Life On Other Planets in the Solar System
We humans have never accepted the idea that it is only on the Earth that life has occurred. From earliest times when we peopled the heavens with gods, goddesses and supernatural beings, through our space exploration activities of the 20th Century, we are driven to decide the question:
Is there Life on Other Planets?
This website is dedicated to the exploration of that question and to the cataloging of the tremendously rich resources on this topic available through our new "world brain," the Internet.
Earliest Evidence of Life on our own planet
In whichever way life developed, we have fossil traces of it that have been reliably dated at 3.5 billion years old. And there are suggestions from carbon deposit analyses (looking at percentages of the kinds of isotopes that we know are produced by life) that hint at an even earlier animation.
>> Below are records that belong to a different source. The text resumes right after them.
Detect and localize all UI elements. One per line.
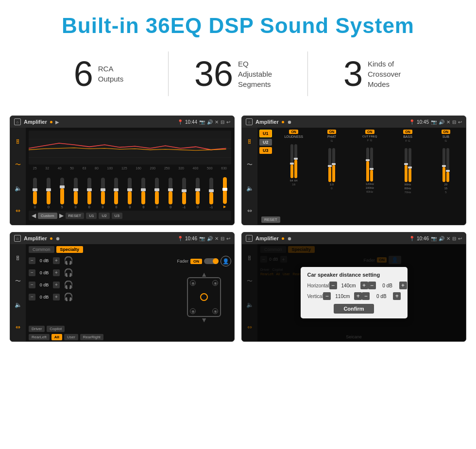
ch-slider-bass1[interactable] (405, 148, 408, 182)
vol-controls: − 0 dB + 🎧 − 0 dB + 🎧 (29, 256, 172, 324)
u1-btn-cross[interactable]: U1 (259, 130, 272, 137)
db-minus-2[interactable]: − (362, 292, 370, 300)
eq-icon[interactable]: 🎚 (15, 138, 21, 145)
back-icon-4[interactable]: ↩ (458, 236, 462, 241)
btn-all[interactable]: All (51, 334, 62, 340)
u3-btn-cross[interactable]: U3 (259, 147, 272, 154)
wave-icon-3[interactable]: 〜 (15, 277, 21, 285)
btn-rearright[interactable]: RearRight (80, 334, 103, 340)
time-fader: 10:46 (185, 236, 197, 241)
stat-text-eq: EQ AdjustableSegments (238, 59, 282, 89)
back-icon-3[interactable]: ↩ (226, 236, 230, 241)
vol-val-3: 0 dB (37, 295, 51, 299)
confirm-btn[interactable]: Confirm (334, 304, 374, 314)
back-icon[interactable]: ↩ (226, 119, 230, 125)
cross-sidebar: 🎚 〜 🔈 ⇔ (242, 128, 257, 225)
db-plus-1[interactable]: + (399, 282, 407, 289)
ch-slider-loudness2[interactable] (294, 144, 297, 178)
close-icon-2[interactable]: ✕ (446, 119, 450, 125)
vol-plus-1[interactable]: + (53, 269, 60, 276)
app-label-dialog: Amplifier (255, 235, 279, 241)
home-icon-2[interactable]: ⌂ (246, 118, 253, 125)
vertical-minus[interactable]: − (323, 292, 331, 300)
home-icon-3[interactable]: ⌂ (14, 235, 21, 242)
on-badge-sub[interactable]: ON (442, 130, 451, 134)
wave-icon-2[interactable]: 〜 (247, 161, 253, 169)
ch-loudness: ON LOUDNESS (276, 130, 312, 194)
window-icon-3[interactable]: ⊟ (221, 236, 224, 241)
fader-body: 🎚 〜 🔈 ⇔ Common Specialty − 0 dB (10, 244, 234, 341)
ch-slider-bass2[interactable] (408, 148, 411, 182)
tab-common[interactable]: Common (29, 246, 54, 253)
camera-icon: 📷 (199, 119, 205, 125)
window-icon-4[interactable]: ⊟ (452, 236, 456, 241)
horizontal-minus[interactable]: − (329, 282, 337, 289)
btn-driver[interactable]: Driver (29, 326, 45, 332)
btn-rearleft[interactable]: RearLeft (29, 334, 50, 340)
home-icon-4[interactable]: ⌂ (246, 235, 253, 242)
speaker-icon[interactable]: 🔈 (15, 185, 22, 192)
topbar-left-fader: ⌂ Amplifier ⏺ (14, 235, 60, 242)
ch-slider-cut1[interactable] (366, 148, 369, 182)
screen-dialog: ⌂ Amplifier ⏺ 📍 10:46 📷 🔊 ✕ ⊟ ↩ 🎚 〜 (241, 232, 466, 342)
ch-slider-sub2[interactable] (446, 148, 449, 182)
ch-slider-loudness1[interactable] (290, 144, 293, 178)
prev-btn[interactable]: ◀ (32, 212, 36, 219)
wave-icon[interactable]: 〜 (15, 161, 21, 169)
arrows-icon[interactable]: ⇔ (16, 207, 20, 214)
fader-label: Fader (177, 259, 188, 264)
close-icon-4[interactable]: ✕ (446, 236, 450, 241)
ch-slider-sub1[interactable] (442, 148, 445, 182)
reset-btn[interactable]: RESET (66, 213, 85, 219)
btn-copilot[interactable]: Copilot (47, 326, 65, 332)
u2-btn-cross[interactable]: U2 (259, 139, 272, 146)
window-icon[interactable]: ⊟ (221, 119, 224, 125)
on-badge-bass[interactable]: ON (403, 130, 412, 134)
reset-btn-cross[interactable]: RESET (261, 216, 280, 223)
fader-toggle[interactable] (204, 258, 219, 264)
on-badge-phat[interactable]: ON (327, 130, 337, 134)
horizontal-plus[interactable]: + (360, 282, 368, 289)
dot-icon-2 (282, 121, 284, 123)
play-icon: ▶ (55, 119, 59, 125)
u3-btn[interactable]: U3 (112, 213, 122, 219)
db-plus-2[interactable]: + (393, 292, 401, 300)
speaker-bl: ◉ (190, 308, 196, 314)
close-icon[interactable]: ✕ (215, 119, 219, 125)
u2-btn[interactable]: U2 (99, 213, 109, 219)
custom-btn[interactable]: Custom (38, 213, 57, 219)
vol-minus-3[interactable]: − (29, 294, 35, 300)
next-btn[interactable]: ▶ (59, 212, 64, 219)
vertical-plus[interactable]: + (354, 292, 362, 300)
ch-slider-phat1[interactable] (328, 148, 331, 182)
fader-on-btn[interactable]: ON (190, 259, 202, 264)
eq-icon-2[interactable]: 🎚 (247, 138, 253, 145)
vol-plus-0[interactable]: + (53, 257, 60, 264)
eq-icon-3[interactable]: 🎚 (15, 255, 21, 262)
close-icon-3[interactable]: ✕ (215, 236, 219, 241)
vol-minus-0[interactable]: − (29, 257, 35, 264)
ch-slider-cut2[interactable] (370, 148, 373, 182)
on-badge-loudness[interactable]: ON (289, 130, 298, 134)
vol-plus-3[interactable]: + (53, 294, 60, 300)
arrows-icon-3[interactable]: ⇔ (16, 324, 20, 331)
speaker-icon-2[interactable]: 🔈 (246, 185, 254, 192)
profile-icon[interactable]: 👤 (221, 256, 231, 266)
tab-specialty[interactable]: Specialty (56, 246, 84, 253)
back-icon-2[interactable]: ↩ (458, 119, 462, 125)
vol-plus-2[interactable]: + (53, 282, 60, 288)
window-icon-2[interactable]: ⊟ (452, 119, 456, 125)
speaker-icon-3[interactable]: 🔈 (15, 301, 22, 308)
db-minus-1[interactable]: − (368, 282, 376, 289)
vol-minus-1[interactable]: − (29, 269, 35, 276)
on-badge-cutfreq[interactable]: ON (365, 130, 374, 134)
headphone-icon-1: 🎧 (64, 268, 73, 277)
ch-slider-phat2[interactable] (332, 148, 335, 182)
vol-minus-2[interactable]: − (29, 282, 35, 288)
home-icon[interactable]: ⌂ (14, 118, 21, 125)
camera-icon-2: 📷 (431, 119, 437, 125)
u1-btn[interactable]: U1 (86, 213, 97, 219)
arrows-icon-2[interactable]: ⇔ (247, 207, 252, 214)
btn-user[interactable]: User (64, 334, 78, 340)
headphone-icon-2: 🎧 (64, 280, 73, 289)
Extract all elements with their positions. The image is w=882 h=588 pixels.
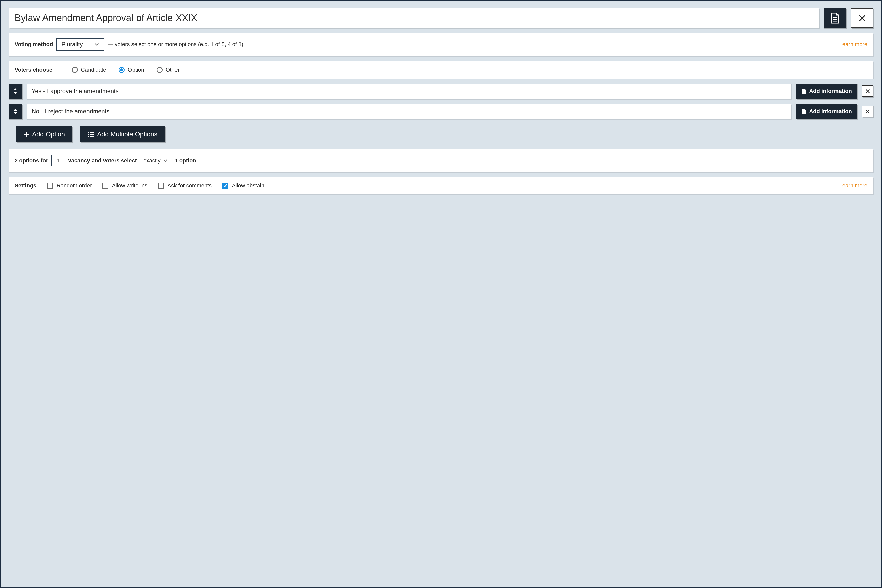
voters-choose-label: Voters choose [15, 67, 52, 73]
settings-learn-more[interactable]: Learn more [839, 182, 867, 189]
close-icon [858, 14, 866, 22]
add-information-button[interactable]: Add information [796, 104, 857, 119]
checkbox-icon [158, 183, 164, 189]
radio-label: Candidate [81, 67, 106, 73]
header-row: Bylaw Amendment Approval of Article XXIX [9, 8, 873, 28]
radio-option[interactable]: Option [119, 67, 144, 73]
document-icon [831, 13, 840, 24]
radio-other[interactable]: Other [157, 67, 180, 73]
svg-marker-5 [14, 88, 17, 90]
radio-icon [157, 67, 163, 73]
drag-handle[interactable] [9, 104, 22, 119]
checkbox-allow-abstain[interactable]: Allow abstain [222, 182, 264, 189]
add-info-label: Add information [809, 108, 852, 115]
voting-method-select[interactable]: Plurality [56, 39, 104, 51]
svg-marker-9 [14, 108, 17, 111]
voters-choose-row: Voters choose Candidate Option Other [15, 67, 867, 73]
option-row: No - I reject the amendments Add informa… [9, 104, 873, 119]
select-mode-dropdown[interactable]: exactly [140, 156, 171, 165]
delete-option-button[interactable] [862, 86, 873, 97]
svg-rect-18 [90, 134, 94, 135]
voting-method-learn-more[interactable]: Learn more [839, 41, 867, 48]
checkbox-icon [102, 183, 108, 189]
checkmark-icon [223, 184, 227, 188]
svg-rect-15 [88, 132, 89, 133]
summary-panel: 2 options for vacancy and voters select … [9, 149, 873, 172]
add-multiple-options-button[interactable]: Add Multiple Options [80, 126, 165, 142]
question-editor: Bylaw Amendment Approval of Article XXIX… [0, 0, 882, 588]
settings-panel: Settings Random order Allow write-ins As… [9, 177, 873, 195]
voting-method-selected: Plurality [62, 41, 83, 48]
action-buttons-row: Add Option Add Multiple Options [9, 126, 873, 142]
checkbox-icon [47, 183, 53, 189]
svg-rect-20 [90, 136, 94, 137]
voting-method-description: — voters select one or more options (e.g… [108, 41, 243, 48]
checkbox-icon [222, 183, 228, 189]
close-icon [865, 89, 870, 94]
document-button[interactable] [824, 8, 846, 28]
add-info-label: Add information [809, 88, 852, 94]
radio-icon [72, 67, 78, 73]
checkbox-ask-for-comments[interactable]: Ask for comments [158, 182, 212, 189]
file-icon [802, 108, 806, 114]
add-option-button[interactable]: Add Option [16, 126, 72, 142]
checkbox-random-order[interactable]: Random order [47, 182, 92, 189]
svg-rect-17 [88, 134, 89, 135]
close-button[interactable] [851, 8, 873, 28]
svg-marker-6 [14, 92, 17, 94]
summary-prefix: 2 options for [15, 157, 48, 164]
drag-handle[interactable] [9, 84, 22, 99]
settings-label: Settings [15, 182, 36, 189]
checkbox-label: Random order [57, 182, 92, 189]
vacancy-input[interactable] [51, 155, 65, 166]
add-information-button[interactable]: Add information [796, 84, 857, 99]
chevron-down-icon [164, 159, 168, 162]
select-mode-value: exactly [143, 157, 161, 164]
radio-icon [119, 67, 125, 73]
option-text-input[interactable]: No - I reject the amendments [27, 104, 792, 119]
option-text-input[interactable]: Yes - I approve the amendments [27, 84, 792, 99]
chevron-down-icon [95, 43, 99, 46]
close-icon [865, 109, 870, 114]
option-row: Yes - I approve the amendments Add infor… [9, 84, 873, 99]
voting-method-row: Voting method Plurality — voters select … [15, 39, 867, 51]
settings-row: Settings Random order Allow write-ins As… [15, 182, 867, 189]
voting-method-label: Voting method [15, 41, 53, 48]
plus-icon [24, 132, 29, 137]
summary-suffix: 1 option [174, 157, 196, 164]
sort-icon [13, 88, 18, 94]
add-option-label: Add Option [32, 130, 65, 138]
delete-option-button[interactable] [862, 105, 873, 117]
voters-choose-panel: Voters choose Candidate Option Other [9, 61, 873, 79]
question-title-input[interactable]: Bylaw Amendment Approval of Article XXIX [9, 8, 819, 28]
checkbox-label: Allow abstain [232, 182, 264, 189]
svg-rect-19 [88, 136, 89, 137]
svg-marker-10 [14, 112, 17, 114]
list-icon [87, 132, 94, 137]
checkbox-allow-write-ins[interactable]: Allow write-ins [102, 182, 147, 189]
file-icon [802, 88, 806, 94]
checkbox-label: Allow write-ins [112, 182, 147, 189]
svg-rect-16 [90, 132, 94, 133]
voters-choose-radio-group: Candidate Option Other [72, 67, 180, 73]
add-multiple-label: Add Multiple Options [97, 130, 158, 138]
radio-label: Option [128, 67, 144, 73]
radio-candidate[interactable]: Candidate [72, 67, 106, 73]
voting-method-panel: Voting method Plurality — voters select … [9, 33, 873, 56]
radio-label: Other [166, 67, 180, 73]
sort-icon [13, 108, 18, 115]
summary-mid: vacancy and voters select [68, 157, 137, 164]
summary-row: 2 options for vacancy and voters select … [15, 155, 867, 166]
checkbox-label: Ask for comments [167, 182, 212, 189]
The fossil remains, of bacteria, look similar to a modern variety, the Cyanobacteria, which are actually thought of as the most advanced.
We are looking at some two to three hundred million years for the appearance of a form of life on Earth.
Evidence for a common origin for Life on Earth
- DNA and RNA are apparantly the 'universal' basis for all life on Earth.
- Only 20 [known] amino acids are used in all living things on Earth.
- L-amino acids exclusively are used in all living things on Earth.
- ATP* is the 'universal' energy used in all living cells.
- Fermentation is the first step in ALL metabolism.
- Highly efficient oxygen-burning represents a 'last' step in aerobic organisms.